The GAO also found that the FDA fails to include monitoring for 2,4-D in its annual reports. EPA recently approved the use of Enlist Duo, a blend of glyphosate and 2,4-D, for use on genetically engineered corn and soy crops. A World War II-era poison developed for chemical warfare, 2,4-D, was one of the ingredients in the defoliant known as Agent Orange. The GAO report anticipates an exponential increase in use of 2,4-D concurrent with the adoption of this next generation of genetically engineered herbicide tolerant crops.
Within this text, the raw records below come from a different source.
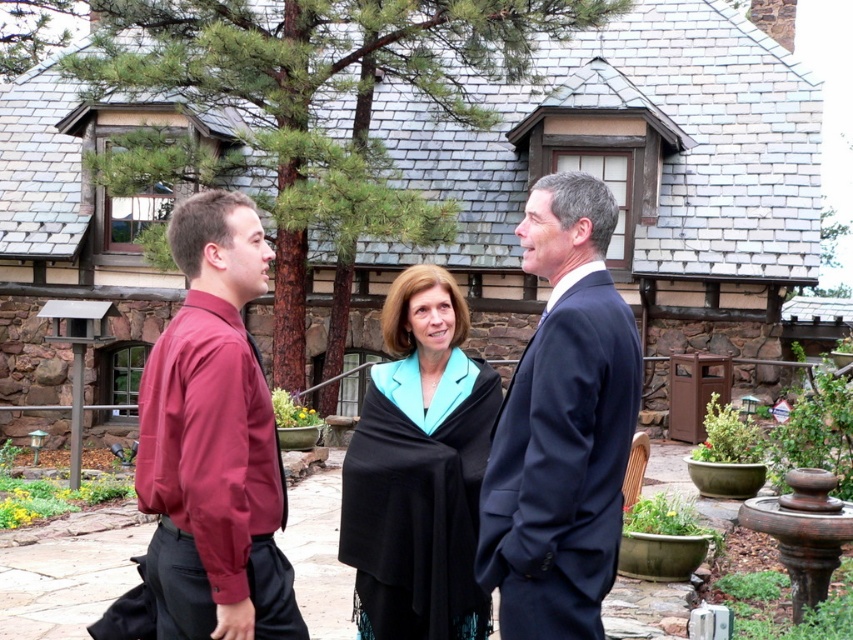 Based on the photo, you are organizing a clothing donation drive and need to determine which items can fit into a narrow storage box. The box can only accommodate items that are less than 5 cm thick. You have the maroon fabric shirt at left and the black woolen shawl at center. Based on their thickness, which item is suitable for the box?

The maroon fabric shirt at left is thinner than the black woolen shawl at center, so the maroon fabric shirt at left can fit into the storage box since it is less than 5 cm thick.

You are a photographer trying to capture a group photo of the maroon fabric shirt at left and the black woolen shawl at center. The camera you are using has a minimum focus distance of 6 feet. Will you be able to focus on both subjects clearly without moving either of them?

The maroon fabric shirt at left and black woolen shawl at center are 6.16 feet apart. Since the minimum focus distance is 6 feet, the camera can focus on both subjects clearly as the distance between them is slightly more than the required minimum focus distance. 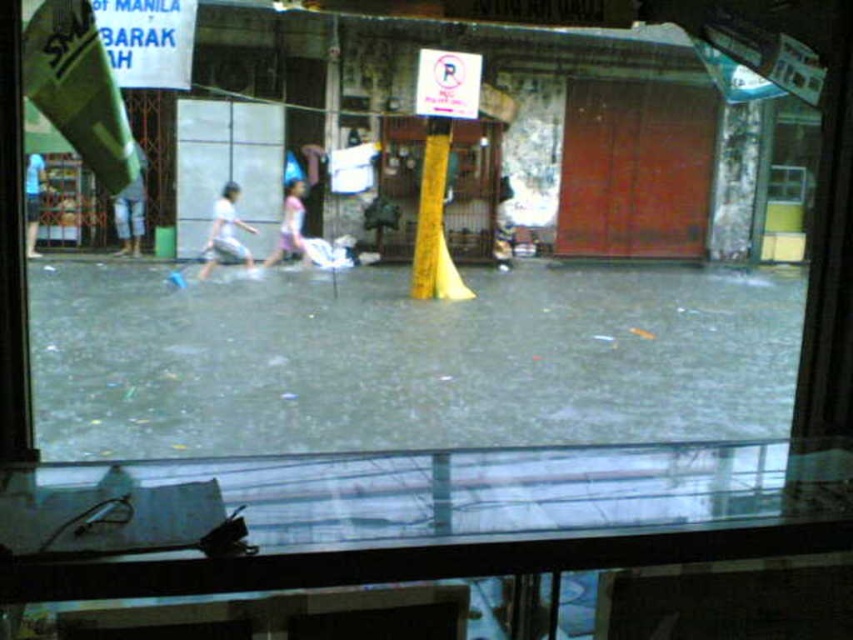 You are looking at a flooded street scene through a glass window. There are two points marked in the image. The first point is at coordinates point (479, 100) and the second is at point (137, 221). Which of these two points is closer to you as you view the scene through the window?

Point (479, 100) is closer to the camera than point (137, 221), so the first point is closer to you.

You are standing in front of the flooded street scene displayed through a glass window. You notice a white paper sign at upper center and white cotton pants at left. Which object is nearer to you?

The white paper sign at upper center is closer to the viewer than the white cotton pants at left. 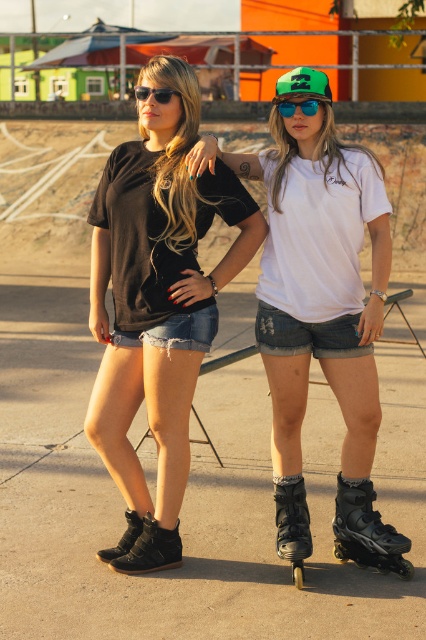 Does black suede booties at center have a lesser height compared to blue reflective lens goggles at center?

No, black suede booties at center is not shorter than blue reflective lens goggles at center.

Which is in front, point (176, 164) or point (282, 115)?

Point (282, 115) is more forward.

The height and width of the screenshot is (640, 426). Find the location of `black suede booties at center`. black suede booties at center is located at coordinates (157, 305).

Who is taller, white matte t-shirt at center or black rubber roller skate at lower center?

With more height is white matte t-shirt at center.

The height and width of the screenshot is (640, 426). Describe the element at coordinates (319, 291) in the screenshot. I see `white matte t-shirt at center` at that location.

Is point (322, 195) farther from camera compared to point (305, 516)?

No.

Where is `white matte t-shirt at center`? white matte t-shirt at center is located at coordinates (319, 291).

Which is behind, point (302, 198) or point (344, 525)?

The point (344, 525) is behind.

Between white matte t-shirt at center and black matte roller skate at lower right, which one is positioned higher?

white matte t-shirt at center is higher up.

Measure the distance between white matte t-shirt at center and camera.

They are 15.54 feet apart.

You are a GUI agent. You are given a task and a screenshot of the screen. Output one action in this format:
    pyautogui.click(x=<x>, y=<y>)
    Task: Click on the white matte t-shirt at center
    
    Given the screenshot: What is the action you would take?
    pyautogui.click(x=319, y=291) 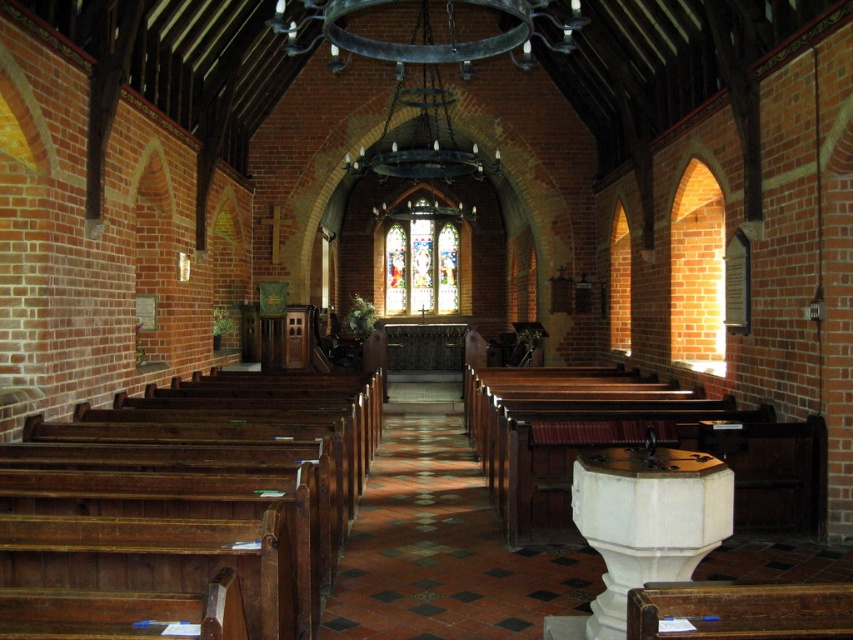 You are standing at the entrance of the church and want to locate two specific points marked in the image. The first point is at coordinates point (242,420) and the second is at point (386,307). Which of these two points is closer to the entrance?

Point (242,420) is in front of point (386,307), so it is closer to the entrance.

You are an interior designer planning to place a 2.5 meter wide decorative archway in the church. You have two options for placement locations based on the available space. Which object, dark brown wood pews at left or stained glass at center, has a larger width to accommodate the archway?

The dark brown wood pews at left has a larger width than the stained glass at center, so the archway can be placed there.

In the scene shown: You are standing at the entrance of the church and want to find the dark brown wood pews at left. Based on their coordinates, which direction should you walk to reach them?

The dark brown wood pews at left are located at coordinates point (184, 506), so you should walk towards the left side of the church to reach them. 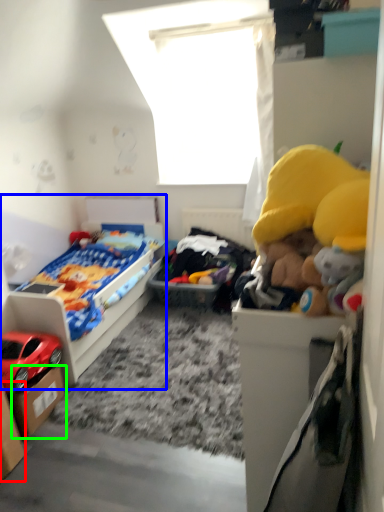 Question: Considering the real-world distances, which object is farthest from storage box (highlighted by a red box)? bed (highlighted by a blue box) or storage box (highlighted by a green box)?

Choices:
 (A) bed
 (B) storage box

Answer: (A) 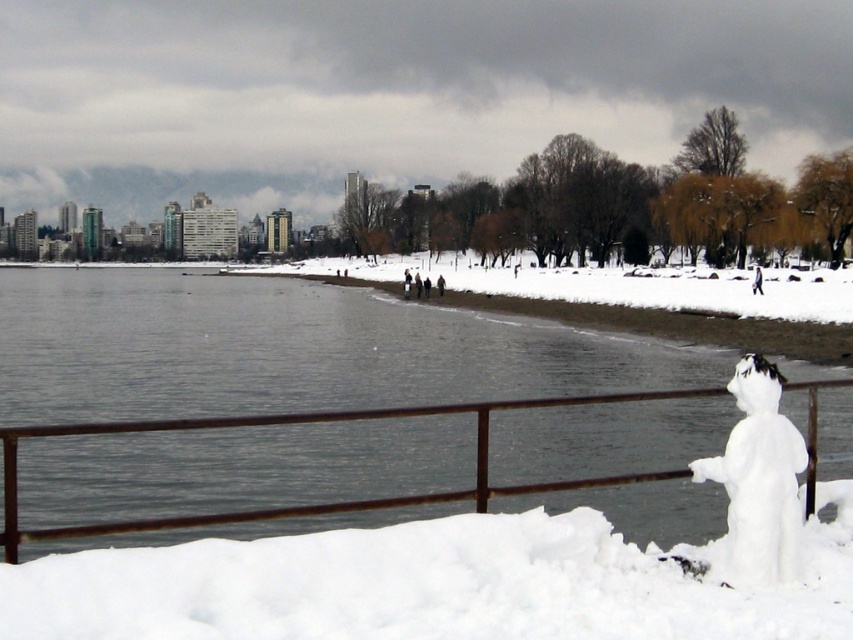 Question: Does rusty metal fence at lower center have a lesser width compared to white fluffy snowman at lower right?

Choices:
 (A) no
 (B) yes

Answer: (A)

Question: Observing the image, what is the correct spatial positioning of rusty metal fence at lower center in reference to white fluffy snowman at lower right?

Choices:
 (A) right
 (B) left

Answer: (A)

Question: Is rusty metal fence at lower center bigger than white fluffy snowman at lower right?

Choices:
 (A) no
 (B) yes

Answer: (B) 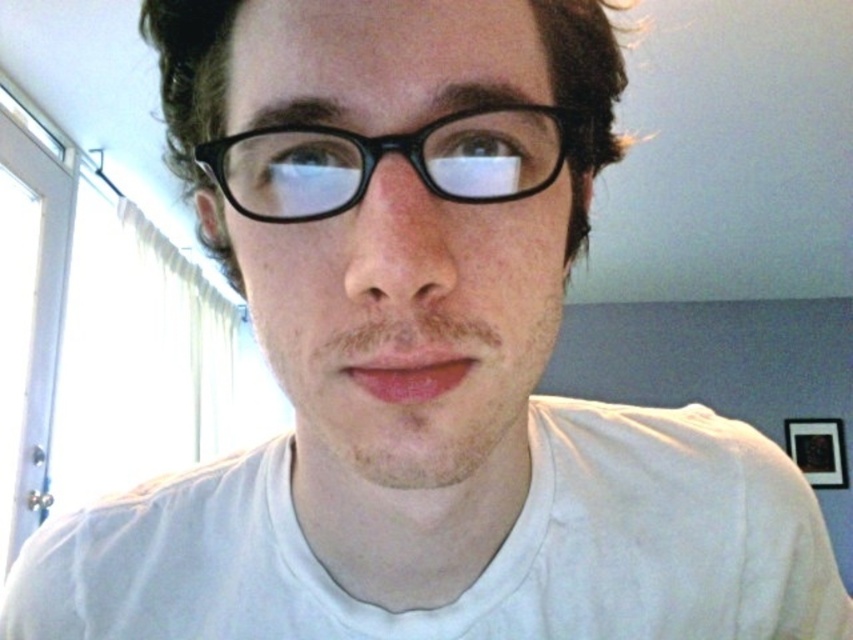 Between white cotton t-shirt at center and black plastic glasses at center, which one has more height?

white cotton t-shirt at center

Measure the distance between point (36, 621) and camera.

They are 17.08 inches apart.

The height and width of the screenshot is (640, 853). What are the coordinates of `white cotton t-shirt at center` in the screenshot? It's located at (486, 564).

This screenshot has width=853, height=640. Identify the location of white cotton t-shirt at center. (486, 564). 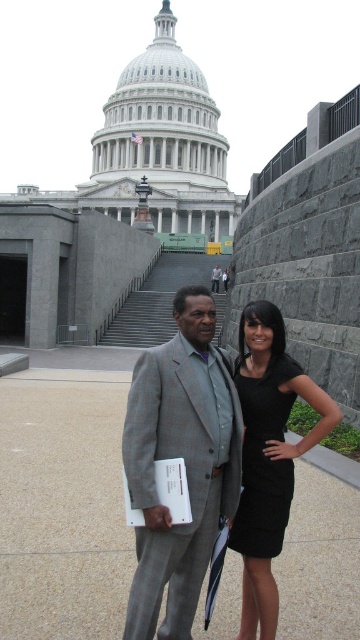 You are a photographer planning to take a group photo of the two people in front of the Capitol. Given that the gray textured suit at center and the black satin dress at center are part of their outfits, which clothing item is likely to occupy more space in the photo frame?

The gray textured suit at center might be wider than the black satin dress at center, so it is likely to occupy more space in the photo frame.

You are a photographer positioned at point (147, 563). You need to capture a photo of both the man and the woman standing in front of the United States Capitol building. Given that your camera has a maximum zoom range of 100 meters, will you be able to fit both subjects into the frame without moving your position?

Already, the U.S. uses around 300 million pounds of glyphosate annually and 50 million pounds of 2,4-D and the Agriculture Department has estimated Enlist Duo’s approval will increase 2,4-D’s use more than three-fold within just six years.
“FDA must take action to correct the failures uncovered by this GAO report,” said Burd. “As scientists continue to uncover information regarding the harmful effects of pesticides on human health and the environment, the American public deserves to be able to rely on FDA to provide the basic monitoring required to protect the health of people, wildlife and our waterways.”
The Center for Biological Diversity is a national, nonprofit conservation organization with more than 800,000 members and online activists dedicated to the protection of endangered species and wild places.